**Aim of the task**
Reproduce the records below in full and exactly, without their images.

--- Data records Enclosed Below ---

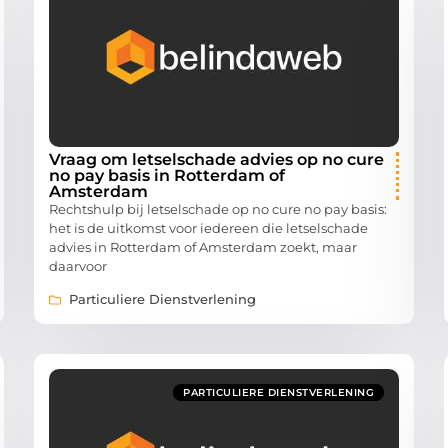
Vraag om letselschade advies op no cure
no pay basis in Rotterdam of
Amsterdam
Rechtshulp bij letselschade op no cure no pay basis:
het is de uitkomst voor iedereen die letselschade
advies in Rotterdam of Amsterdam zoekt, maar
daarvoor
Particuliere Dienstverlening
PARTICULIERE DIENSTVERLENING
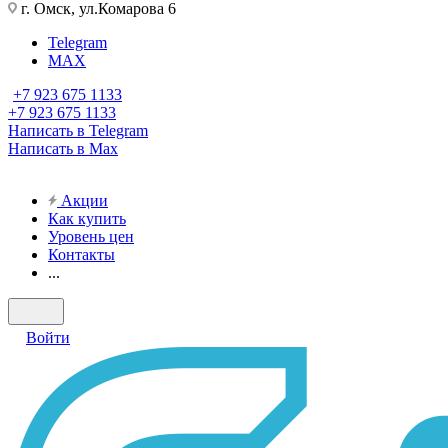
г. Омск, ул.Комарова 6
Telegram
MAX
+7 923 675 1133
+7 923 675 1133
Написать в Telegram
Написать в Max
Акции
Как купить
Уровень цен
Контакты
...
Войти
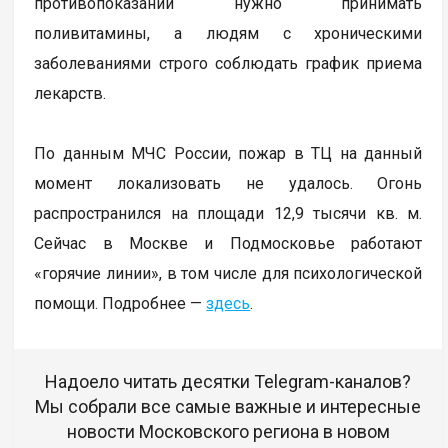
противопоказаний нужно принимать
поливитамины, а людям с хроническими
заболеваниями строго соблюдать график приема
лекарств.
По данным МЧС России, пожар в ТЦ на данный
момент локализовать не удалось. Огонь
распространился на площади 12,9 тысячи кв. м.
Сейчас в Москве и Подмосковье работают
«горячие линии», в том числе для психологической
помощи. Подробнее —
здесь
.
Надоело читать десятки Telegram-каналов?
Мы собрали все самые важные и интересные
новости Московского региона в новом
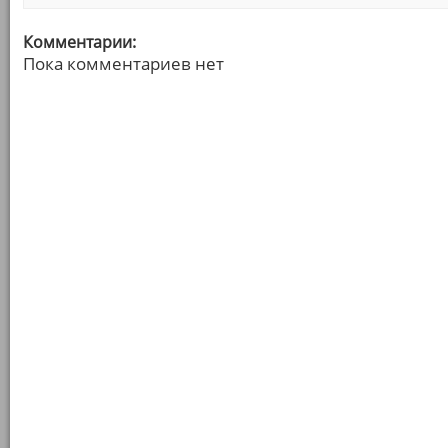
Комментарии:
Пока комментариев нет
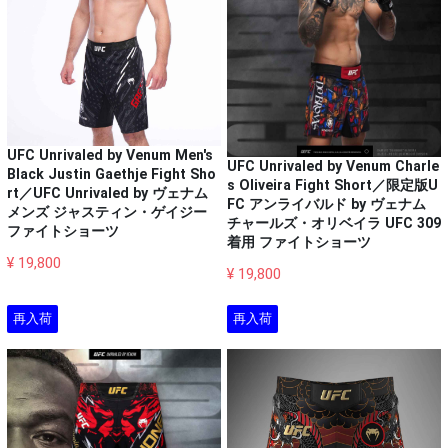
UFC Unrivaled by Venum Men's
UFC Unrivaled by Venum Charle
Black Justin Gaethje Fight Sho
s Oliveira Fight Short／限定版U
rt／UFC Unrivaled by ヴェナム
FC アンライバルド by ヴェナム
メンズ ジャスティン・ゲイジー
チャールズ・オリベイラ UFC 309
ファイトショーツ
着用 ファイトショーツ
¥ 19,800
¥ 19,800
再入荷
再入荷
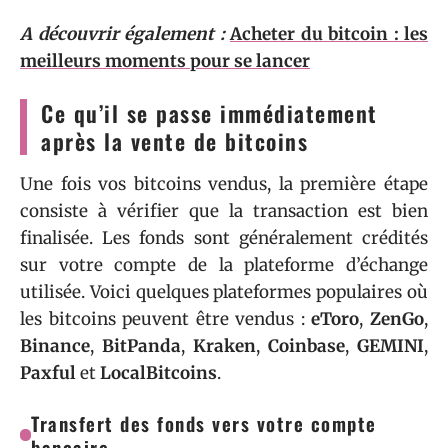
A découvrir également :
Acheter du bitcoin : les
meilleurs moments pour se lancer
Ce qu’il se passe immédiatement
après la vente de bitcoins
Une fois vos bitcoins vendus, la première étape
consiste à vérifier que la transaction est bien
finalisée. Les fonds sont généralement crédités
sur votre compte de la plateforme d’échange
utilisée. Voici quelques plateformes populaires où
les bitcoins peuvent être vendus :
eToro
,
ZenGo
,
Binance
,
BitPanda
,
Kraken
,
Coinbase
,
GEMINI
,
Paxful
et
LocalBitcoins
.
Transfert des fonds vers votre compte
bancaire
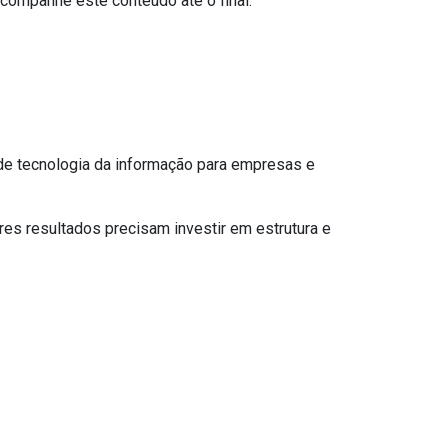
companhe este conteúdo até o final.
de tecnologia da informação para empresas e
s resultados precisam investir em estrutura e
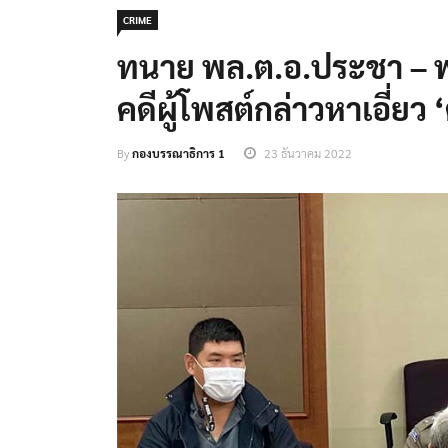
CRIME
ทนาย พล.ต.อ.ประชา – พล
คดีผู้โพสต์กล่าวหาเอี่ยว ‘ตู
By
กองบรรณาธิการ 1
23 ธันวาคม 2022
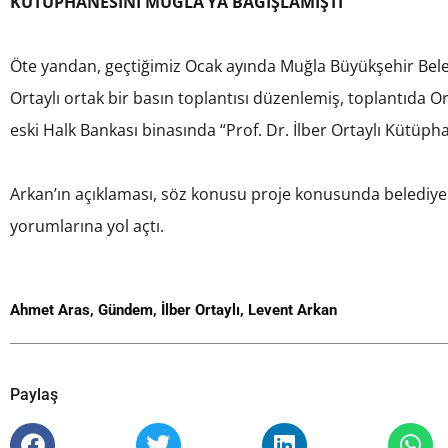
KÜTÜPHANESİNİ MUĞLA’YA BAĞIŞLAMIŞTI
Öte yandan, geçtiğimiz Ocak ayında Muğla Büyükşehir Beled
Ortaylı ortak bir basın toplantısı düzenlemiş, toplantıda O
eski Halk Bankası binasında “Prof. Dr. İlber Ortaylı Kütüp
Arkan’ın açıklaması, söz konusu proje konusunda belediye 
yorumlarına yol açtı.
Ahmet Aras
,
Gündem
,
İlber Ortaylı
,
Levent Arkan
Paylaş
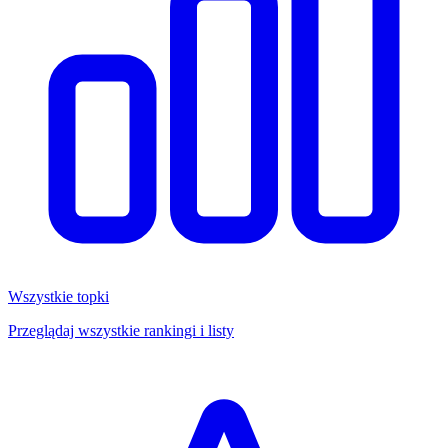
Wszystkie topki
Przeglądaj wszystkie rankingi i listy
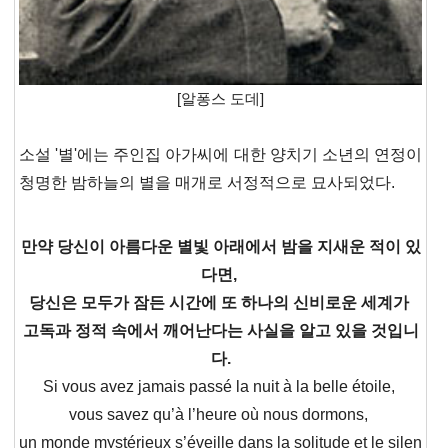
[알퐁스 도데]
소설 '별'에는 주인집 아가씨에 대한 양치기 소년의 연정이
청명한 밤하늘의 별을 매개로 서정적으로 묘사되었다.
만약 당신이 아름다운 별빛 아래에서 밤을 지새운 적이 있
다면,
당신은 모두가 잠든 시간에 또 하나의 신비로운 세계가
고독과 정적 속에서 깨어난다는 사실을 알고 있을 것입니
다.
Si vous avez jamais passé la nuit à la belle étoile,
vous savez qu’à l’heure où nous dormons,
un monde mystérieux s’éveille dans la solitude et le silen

--- End of Enclosed Data records ---

**Solution to this exercise**
Vraag om letselschade advies op no cure
no pay basis in Rotterdam of
Amsterdam
Rechtshulp bij letselschade op no cure no pay basis:
het is de uitkomst voor iedereen die letselschade
advies in Rotterdam of Amsterdam zoekt, maar
daarvoor
Particuliere Dienstverlening
PARTICULIERE DIENSTVERLENING
г. Омск, ул.Комарова 6
Telegram
MAX
+7 923 675 1133
+7 923 675 1133
Написать в Telegram
Написать в Max
Акции
Как купить
Уровень цен
Контакты
...
Войти
противопоказаний нужно принимать
поливитамины, а людям с хроническими
заболеваниями строго соблюдать график приема
лекарств.
По данным МЧС России, пожар в ТЦ на данный
момент локализовать не удалось. Огонь
распространился на площади 12,9 тысячи кв. м.
Сейчас в Москве и Подмосковье работают
«горячие линии», в том числе для психологической
помощи. Подробнее —
здесь
.
Надоело читать десятки Telegram-каналов?
Мы собрали все самые важные и интересные
новости Московского региона в новом
Комментарии:
Пока комментариев нет
UFC Unrivaled by Venum Men's
UFC Unrivaled by Venum Charle
Black Justin Gaethje Fight Sho
s Oliveira Fight Short／限定版U
rt／UFC Unrivaled by ヴェナム
FC アンライバルド by ヴェナム
メンズ ジャスティン・ゲイジー
チャールズ・オリベイラ UFC 309
ファイトショーツ
着用 ファイトショーツ
¥ 19,800
¥ 19,800
再入荷
再入荷
A découvrir également :
Acheter du bitcoin : les
meilleurs moments pour se lancer
Ce qu’il se passe immédiatement
après la vente de bitcoins
Une fois vos bitcoins vendus, la première étape
consiste à vérifier que la transaction est bien
finalisée. Les fonds sont généralement crédités
sur votre compte de la plateforme d’échange
utilisée. Voici quelques plateformes populaires où
les bitcoins peuvent être vendus :
eToro
,
ZenGo
,
Binance
,
BitPanda
,
Kraken
,
Coinbase
,
GEMINI
,
Paxful
et
LocalBitcoins
.
Transfert des fonds vers votre compte
bancaire
companhe este conteúdo até o final.
de tecnologia da informação para empresas e
s resultados precisam investir em estrutura e
CRIME
ทนาย พล.ต.อ.ประชา – พล
คดีผู้โพสต์กล่าวหาเอี่ยว ‘ตู
By
กองบรรณาธิการ 1
23 ธันวาคม 2022
KÜTÜPHANESİNİ MUĞLA’YA BAĞIŞLAMIŞTI
Öte yandan, geçtiğimiz Ocak ayında Muğla Büyükşehir Beled
Ortaylı ortak bir basın toplantısı düzenlemiş, toplantıda O
eski Halk Bankası binasında “Prof. Dr. İlber Ortaylı Kütüp
Arkan’ın açıklaması, söz konusu proje konusunda belediye 
yorumlarına yol açtı.
Ahmet Aras
,
Gündem
,
İlber Ortaylı
,
Levent Arkan
Paylaş
Wszystkie topki
Przeglądaj wszystkie rankingi i listy
[알퐁스 도데]
소설 '별'에는 주인집 아가씨에 대한 양치기 소년의 연정이
청명한 밤하늘의 별을 매개로 서정적으로 묘사되었다.
만약 당신이 아름다운 별빛 아래에서 밤을 지새운 적이 있
다면,
당신은 모두가 잠든 시간에 또 하나의 신비로운 세계가
고독과 정적 속에서 깨어난다는 사실을 알고 있을 것입니
다.
Si vous avez jamais passé la nuit à la belle étoile,
vous savez qu’à l’heure où nous dormons,
un monde mystérieux s’éveille dans la solitude et le silen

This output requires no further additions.